ABOUT THIS EXERCISE — The answer must be every line of the records below that contains the word "tabs", copied out.

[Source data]

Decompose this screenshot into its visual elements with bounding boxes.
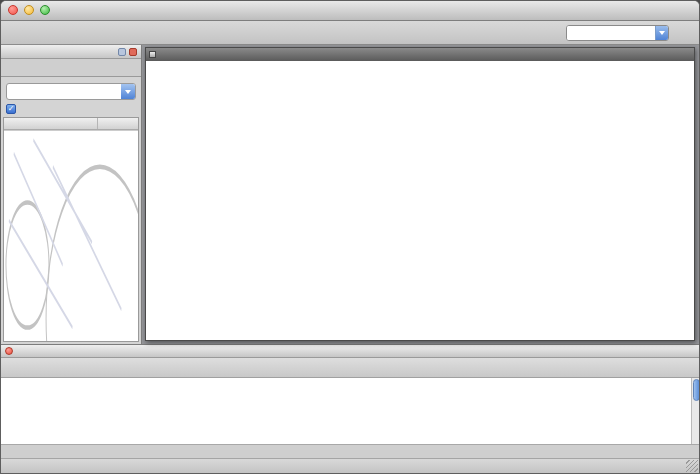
select-nodes-checkbox[interactable] [6, 104, 16, 114]
mosaic-tree [3, 117, 139, 342]
chevron-down-icon[interactable] [121, 83, 135, 100]
view-icon[interactable] [149, 51, 156, 58]
network-canvas[interactable] [146, 61, 694, 340]
close-window-button[interactable] [8, 5, 18, 15]
close-panel-icon[interactable] [129, 48, 137, 56]
search-combo [566, 25, 669, 41]
zoom-window-button[interactable] [40, 5, 50, 15]
search-area [562, 23, 693, 43]
search-dropdown-icon[interactable] [655, 25, 668, 41]
main-area [1, 45, 699, 344]
attribute-table-wrap [1, 378, 699, 444]
control-panel-tabs [1, 59, 141, 77]
tree-column-headers [4, 118, 138, 130]
node-color-selection-label [1, 77, 141, 82]
scrollbar-thumb[interactable] [693, 379, 699, 401]
attribute-table [1, 378, 691, 444]
control-panel-header [1, 45, 141, 59]
float-panel-icon[interactable] [118, 48, 126, 56]
panel-buttons [118, 48, 137, 56]
network-column-header[interactable] [4, 118, 98, 129]
overview-sketch [4, 131, 138, 341]
network-desktop [142, 45, 699, 344]
app-window [0, 0, 700, 474]
search-options-icon[interactable] [673, 23, 693, 43]
window-titlebar[interactable] [1, 1, 699, 21]
network-view-window [145, 47, 695, 341]
main-toolbar [1, 21, 699, 45]
network-view-titlebar[interactable] [146, 48, 694, 61]
nodes-column-header[interactable] [98, 118, 138, 129]
control-panel [1, 45, 142, 344]
resize-grip[interactable] [686, 460, 698, 472]
data-panel-header [1, 345, 699, 358]
status-bar [1, 458, 699, 473]
minimize-window-button[interactable] [24, 5, 34, 15]
attribute-browser-toolbar [1, 358, 699, 378]
window-controls [8, 5, 50, 15]
mosaic-overview-thumbnail [4, 130, 138, 341]
search-input[interactable] [567, 26, 655, 40]
table-scrollbar[interactable] [691, 378, 699, 444]
close-panel-icon[interactable] [5, 347, 13, 355]
node-color-dropdown[interactable] [6, 83, 136, 100]
data-panel [1, 344, 699, 444]
attribute-browser-tabs [1, 444, 699, 458]
select-nodes-row [1, 103, 141, 117]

RESULT OF THIS EXERCISE —
control-panel-tabs [1, 59, 141, 77]
attribute-browser-tabs [1, 444, 699, 458]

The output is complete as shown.